» WHAT IS EXPECTED: Extract word for word the lines of the listing from its start to the line holding "dem Betreiber ein", both ends kept; pictures are not part of the copy.

» RAW DATA:
----

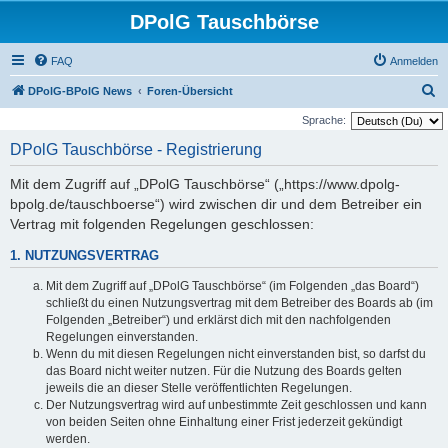
DPolG Tauschbörse
FAQ
Anmelden
S
DPolG-BPolG News
Foren-Übersicht
u
Sprache:
c
DPolG Tauschbörse - Registrierung
h
Mit dem Zugriff auf „DPolG Tauschbörse“ („https://www.dpolg-
e
bpolg.de/tauschboerse“) wird zwischen dir und dem Betreiber ein
Vertrag mit folgenden Regelungen geschlossen:
1. NUTZUNGSVERTRAG
Mit dem Zugriff auf „DPolG Tauschbörse“ (im Folgenden „das Board“)
schließt du einen Nutzungsvertrag mit dem Betreiber des Boards ab (im
Folgenden „Betreiber“) und erklärst dich mit den nachfolgenden
Regelungen einverstanden.
Wenn du mit diesen Regelungen nicht einverstanden bist, so darfst du
das Board nicht weiter nutzen. Für die Nutzung des Boards gelten
jeweils die an dieser Stelle veröffentlichten Regelungen.
Der Nutzungsvertrag wird auf unbestimmte Zeit geschlossen und kann
von beiden Seiten ohne Einhaltung einer Frist jederzeit gekündigt
werden.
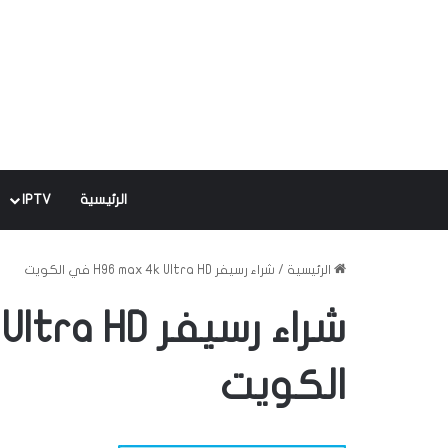
الرئيسية
IPTV
الرئيسية
/
شراء رسيفر H96 max 4k Ultra HD في الكويت
الكويت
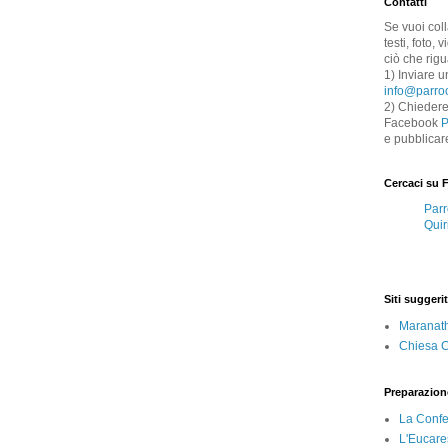
Contatti
Se vuoi col
testi, foto,
ciò che rigu
1) Inviare u
info@parroc
2) Chiedere
Facebook
P
e pubblicar
Cercaci su 
Parr
Quir
Siti suggerit
Maranat
Chiesa Ca
Preparazion
La Conf
L'Eucare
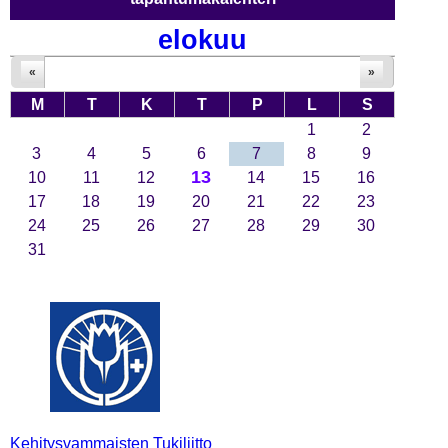
elokuu
«
»
M
T
K
T
P
L
S
1
2
3
4
5
6
7
8
9
13
10
11
12
14
15
16
17
18
19
20
21
22
23
24
25
26
27
28
29
30
31
Kehitysvammaisten Tukiliitto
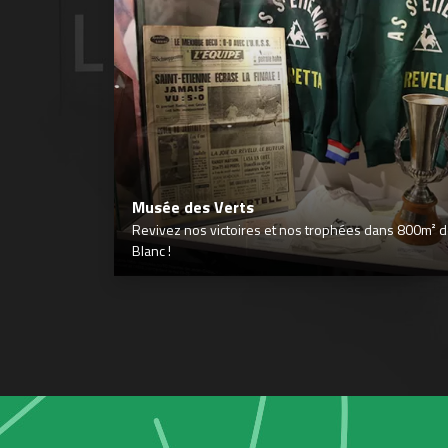
Musée des Verts
Revivez nos victoires et nos trophées dans 800m² déd
Blanc !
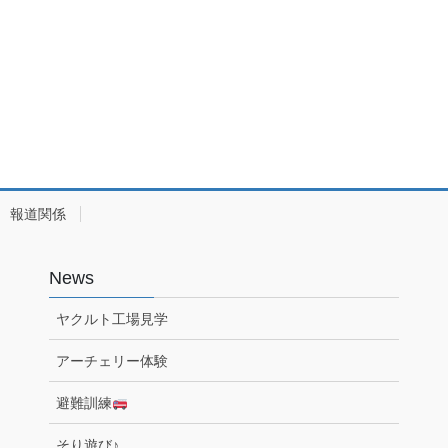
報道関係
News
ヤクルト工場見学
アーチェリー体験
避難訓練
そり遊び♪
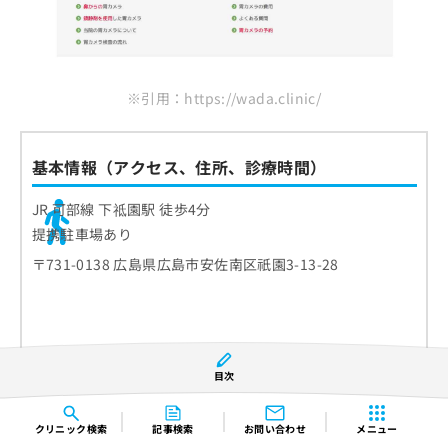
※引用：https://wada.clinic/
基本情報（アクセス、住所、診療時間）
JR 可部線 下祗園駅 徒歩4分
提携駐車場あり
〒731-0138 広島県広島市安佐南区祇園3-13-28
目次
クリニック
検索
記事検索
お問い合わせ
メニュー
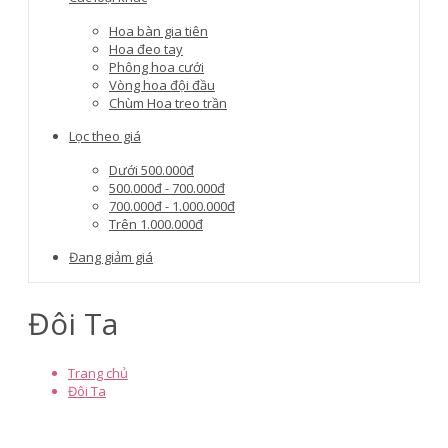
Hoa bàn gia tiên
Hoa đeo tay
Phông hoa cưới
Vòng hoa đội đầu
Chùm Hoa treo trần
Lọc theo giá
Dưới 500.000đ
500.000đ - 700.000đ
700.000đ - 1.000.000đ
Trên 1.000.000đ
Đang giảm giá
Đôi Ta
Trang chủ
Đôi Ta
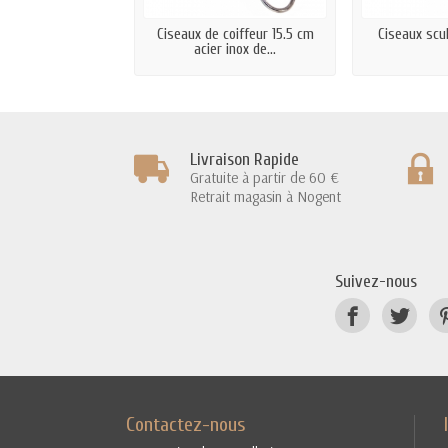
Ciseaux de coiffeur 15.5 cm
Ciseaux scul
acier inox de...
Livraison Rapide
Gratuite à partir de 60 €
Retrait magasin à Nogent
Suivez-nous
Contactez-nous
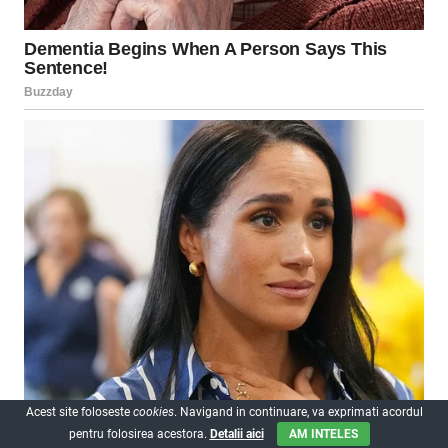
Acest site foloseste
cookies
. Navigand in continuare, va exprimati acordul
pentru folosirea acestora.
Detalii aici
AM INTELES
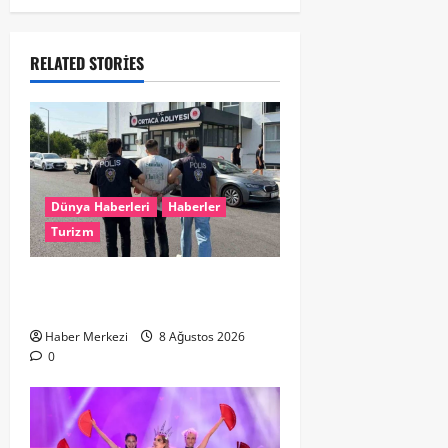
RELATED STORIES
Dünya Haberleri
Haberler
Turizm
Hollanda dan Dalaman’a Gitti,
Havalimanında Yakalandı
Haber Merkezi
8 Ağustos 2026
0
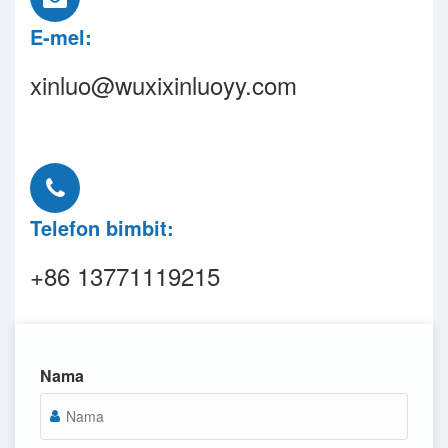
E-mel:
xinluo@wuxixinluoyy.com
Telefon bimbit:
+86 13771119215
Nama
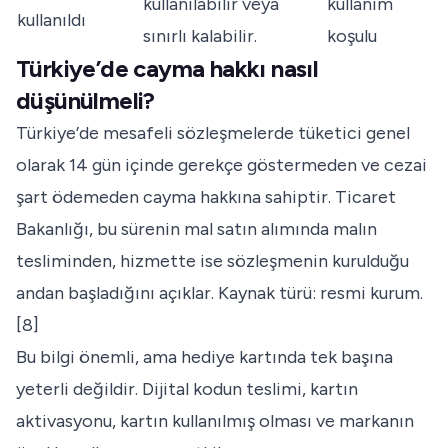
kullanılabilir veya
kullanım
kullanıldı
sınırlı kalabilir.
koşulu
Türkiye’de cayma hakkı nasıl
düşünülmeli?
Türkiye’de mesafeli sözleşmelerde tüketici genel
olarak 14 gün içinde gerekçe göstermeden ve cezai
şart ödemeden cayma hakkına sahiptir. Ticaret
Bakanlığı, bu sürenin mal satın alımında malın
tesliminden, hizmette ise sözleşmenin kurulduğu
andan başladığını açıklar. Kaynak türü: resmi kurum.
[8]
Bu bilgi önemli, ama hediye kartında tek başına
yeterli değildir. Dijital kodun teslimi, kartın
aktivasyonu, kartın kullanılmış olması ve markanın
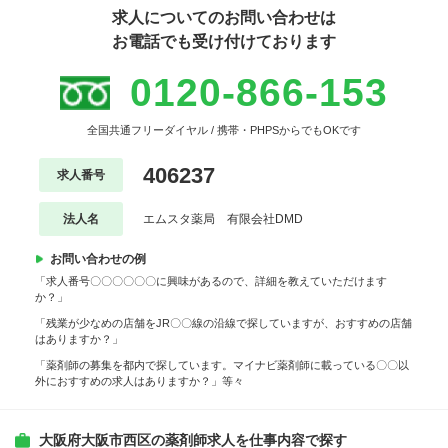
求人についてのお問い合わせは
お電話でも受け付けております
0120-866-153
全国共通フリーダイヤル / 携帯・PHPSからでもOKです
406237
求人番号
法人名
エムスタ薬局 有限会社DMD
お問い合わせの例
「求人番号〇〇〇〇〇〇に興味があるので、詳細を教えていただけます
か？」
「残業が少なめの店舗をJR〇〇線の沿線で探していますが、おすすめの店舗
はありますか？」
「薬剤師の募集を都内で探しています。マイナビ薬剤師に載っている〇〇以
外におすすめの求人はありますか？」等々
大阪府大阪市西区の薬剤師求人を仕事内容で探す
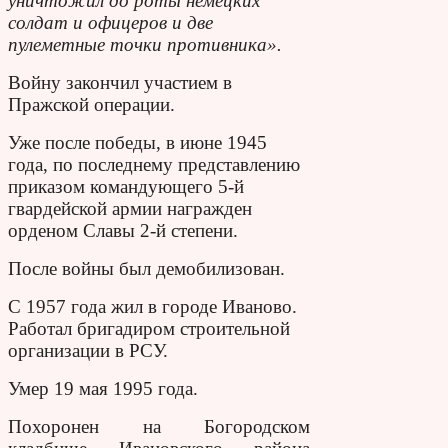
уничтожил до роты немецких
солдат и офицеров и две
пулеметные точки противника».
Войну закончил участием в
Пражской операции.
Уже после победы, в июне 1945
года, по последнему представлению
приказом командующего 5-й
гвардейской армии награжден
орденом Славы 2-й степени.
После войны был демобилизован.
С 1957 года жил в городе Иваново.
Работал бригадиром строительной
организации в РСУ.
Умер 19 мая 1995 года.
Похоронен на Богородском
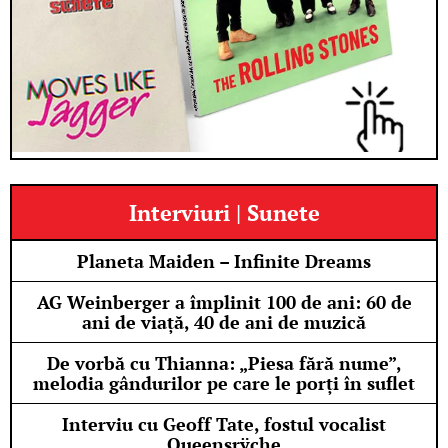
Interviuri | Sunete
Planeta Maiden – Infinite Dreams
AG Weinberger a împlinit 100 de ani: 60 de
ani de viață, 40 de ani de muzică
De vorbă cu Thianna: „Piesa fără nume”,
melodia gândurilor pe care le porți în suflet
Interviu cu Geoff Tate, fostul vocalist
Queensrÿche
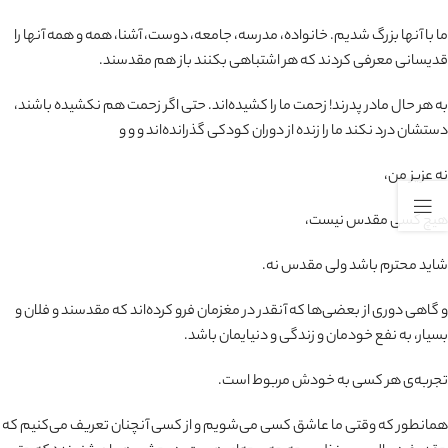
ما با آنها بزرگ شدیم. خانواده، مدرسه، جامعه، دوست، آشنا، همه و همه آنها را
قدیسانی معرفی کردند که هر اشتباهی بکنند باز هم مقدسند.
به هر حال مادر پدرند! زحمت ما را کشیده‌اند. حتی اگر زحمت هم نکشیده باشند،
دستشان درد نکند ما را زنده از دوران کودکی گذرانده‌اند و و و
نه عزیز من،
هیچ کسی مقدس نیست،
شاید محترم باشد ولی مقدس نه.
و گاهی دوری از بعضی‌ها که آنقدر در مغزمان فرو کرده‌اند که مقدسند و فلان و
بسیار، به نفع خودمان و زندگی و دنیایمان باشد.
تجربه‌ی هر کسی به خودش مربوط است.
همانطور که وقتی ما عاشق کسی می‌شویم و از کسی آنچنان تعریف می‌کنیم که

----

» RESPONSE:
DPolG Tauschbörse
FAQ
Anmelden
S
DPolG-BPolG News
Foren-Übersicht
u
Sprache:
c
DPolG Tauschbörse - Registrierung
h
Mit dem Zugriff auf „DPolG Tauschbörse“ („https://www.dpolg-
e
bpolg.de/tauschboerse“) wird zwischen dir und dem Betreiber ein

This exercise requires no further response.